[Stored items from a collection]

################

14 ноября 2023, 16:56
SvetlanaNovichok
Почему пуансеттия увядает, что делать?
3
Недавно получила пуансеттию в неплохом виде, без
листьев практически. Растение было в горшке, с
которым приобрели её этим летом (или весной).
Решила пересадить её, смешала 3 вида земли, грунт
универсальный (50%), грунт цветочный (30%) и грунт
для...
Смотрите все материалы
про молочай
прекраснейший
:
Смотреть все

################

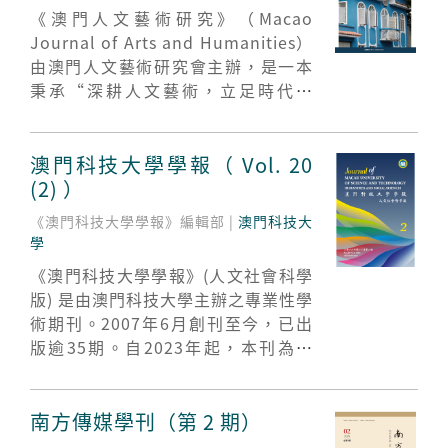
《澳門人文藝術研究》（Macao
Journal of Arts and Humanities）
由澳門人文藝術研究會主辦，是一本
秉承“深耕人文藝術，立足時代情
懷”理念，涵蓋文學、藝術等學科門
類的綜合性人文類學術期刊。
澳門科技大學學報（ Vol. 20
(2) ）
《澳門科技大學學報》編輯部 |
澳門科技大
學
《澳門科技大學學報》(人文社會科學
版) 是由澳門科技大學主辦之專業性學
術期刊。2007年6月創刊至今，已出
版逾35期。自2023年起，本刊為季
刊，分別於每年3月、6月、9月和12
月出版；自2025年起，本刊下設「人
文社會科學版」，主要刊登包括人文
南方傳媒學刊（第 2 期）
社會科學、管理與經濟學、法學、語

################

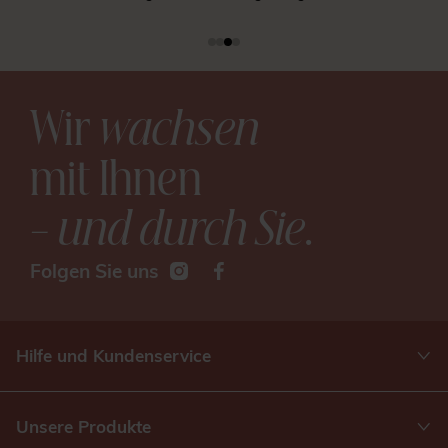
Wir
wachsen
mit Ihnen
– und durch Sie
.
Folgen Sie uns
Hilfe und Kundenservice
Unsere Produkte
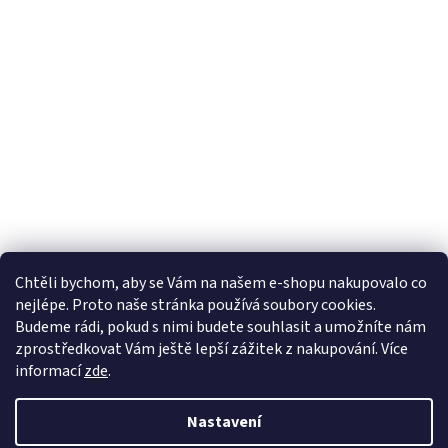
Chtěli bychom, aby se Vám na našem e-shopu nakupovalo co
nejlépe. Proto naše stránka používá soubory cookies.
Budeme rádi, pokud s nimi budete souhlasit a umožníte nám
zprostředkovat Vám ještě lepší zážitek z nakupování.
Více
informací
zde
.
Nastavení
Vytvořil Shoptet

################

◆ **TASK**:
Looking at the records above, return exactly the lines from the line with "14 ноября 2023, 16:56" to the line with "Смотреть все", both ends included.

◆ **EXERCISE ANSWER**:
14 ноября 2023, 16:56
SvetlanaNovichok
Почему пуансеттия увядает, что делать?
3
Недавно получила пуансеттию в неплохом виде, без
листьев практически. Растение было в горшке, с
которым приобрели её этим летом (или весной).
Решила пересадить её, смешала 3 вида земли, грунт
универсальный (50%), грунт цветочный (30%) и грунт
для...
Смотрите все материалы
про молочай
прекраснейший
:
Смотреть все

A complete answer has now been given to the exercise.